Il pantano

(Bacca Enzo)


Torbida la notte e falce in cielo la luna
mossa da cirri in fuga e frettolosi nembi.
Mummie tra i rami le civette
maschere costrette di sinfonica malìa
lanciano strali e lugubri richiami
al viandante raggelato di paura.
Sono cassandre inascoltate d’invettive e mali
senza liturgiche serpi e foglie d’alloro scacciaguai.

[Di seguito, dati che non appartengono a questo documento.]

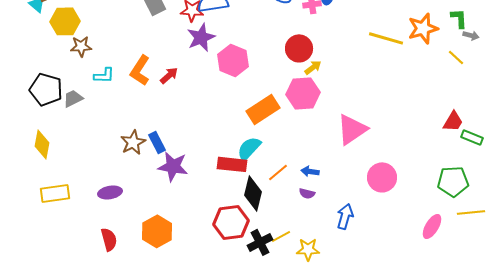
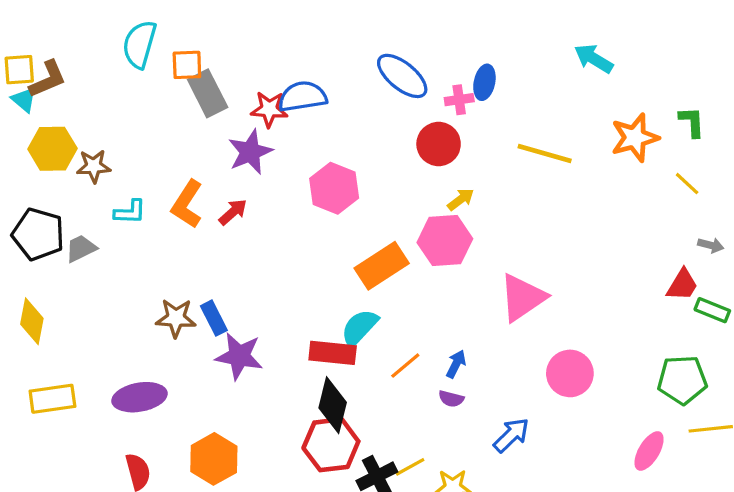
yellow hexagon: (65, 21) -> (52, 149), moved
gray arrow: (471, 35) -> (711, 245), moved
purple star: (201, 37) -> (250, 152), moved
yellow line: (386, 38) -> (545, 153), moved
red circle: (299, 48) -> (439, 144), moved
brown star: (133, 142) -> (176, 318), turned 30
blue arrow: (310, 171) -> (456, 364), turned 108
purple ellipse: (110, 192) -> (139, 397), size x1.4
black diamond: (253, 193) -> (333, 405), moved
blue arrow: (345, 216) -> (511, 435), turned 30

Umida è la notte e liquida
nei pantani di rane genuflesse
al rospo di turno, al lupo, alla faina
e larve e girini, bocconi sacrificali
tra i riflessi bruniti delle stesse acque.
Battaglia navale lo stagno, campo di sventura
estrema lotta per sogni che affogano nel fango.
La flotta degli inermi s’è smarrita
sotto i colpi inferti dal tiranno sbavante
(gonfio d’ira e denti aguzzi laceranti la carne).
Fuma la notte di roghi tra le nebbie
e cavie di popoli sull’ara primordiale
come albori di caverne, al tempo dei gentili
ai Torquemàda di ronda, nei forni crematori
alla spada del boia, al fuoco dei fucili.
Eppure in questo squarcio di tempo infermo
consumato dal petrolio, dalle sciarade di morte
siamo ancora vivi, maleodoranti, ma vivi.
Nudi strisciamo nell’immonda porcilaia
ma siamo vivi.
Miracolosamente vivi in questo pantano.